◆ **DATA FOR THIS EXERCISE**:
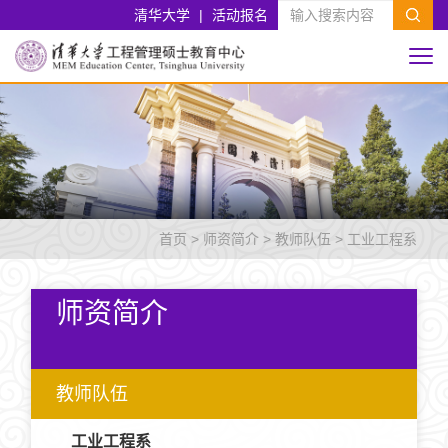
清华大学
|
活动报名
首页
>
师资简介
>
教师队伍
>
工业工程系
师资简介
教师队伍
工业工程系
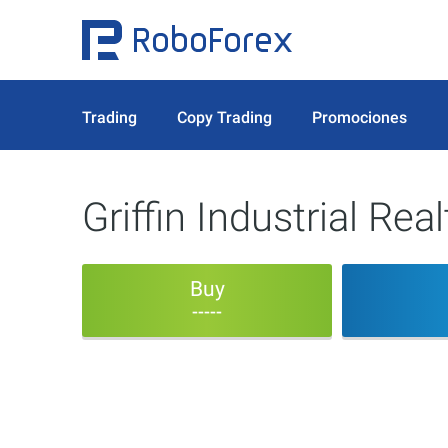
Trading
Copy Trading
Promociones
Griffin Industrial Real
Buy
-----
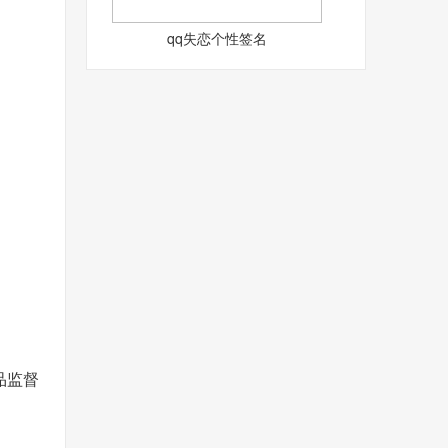
qq失恋个性签名
品监督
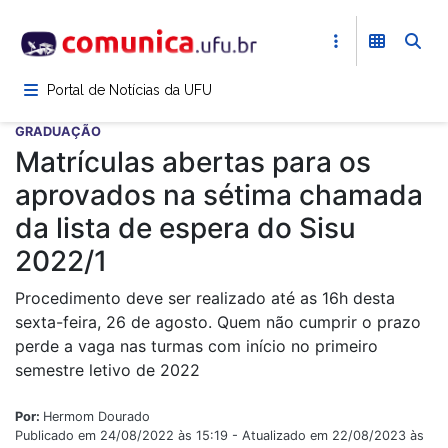
Pular
para
o
conteúdo
Portal de Notícias da UFU
principal
GRADUAÇÃO
Matrículas abertas para os
aprovados na sétima chamada
da lista de espera do Sisu
2022/1
Procedimento deve ser realizado até as 16h desta
sexta-feira, 26 de agosto. Quem não cumprir o prazo
perde a vaga nas turmas com início no primeiro
semestre letivo de 2022
Por:
Hermom Dourado
Publicado em 24/08/2022 às 15:19 - Atualizado em 22/08/2023 às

◆ **WHAT TO WORK ON**:
Would you write out the material above in full, exactly as given, except for its pictures?

◆ **EXERCISE RESPONSE**:
清华大学
|
活动报名
首页
>
师资简介
>
教师队伍
>
工业工程系
师资简介
教师队伍
工业工程系
Trading
Copy Trading
Promociones
Griffin Industrial Real
Buy
-----
qq失恋个性签名
品监督
Pular
para
o
conteúdo
Portal de Notícias da UFU
principal
GRADUAÇÃO
Matrículas abertas para os
aprovados na sétima chamada
da lista de espera do Sisu
2022/1
Procedimento deve ser realizado até as 16h desta
sexta-feira, 26 de agosto. Quem não cumprir o prazo
perde a vaga nas turmas com início no primeiro
semestre letivo de 2022
Por:
Hermom Dourado
Publicado em 24/08/2022 às 15:19 - Atualizado em 22/08/2023 às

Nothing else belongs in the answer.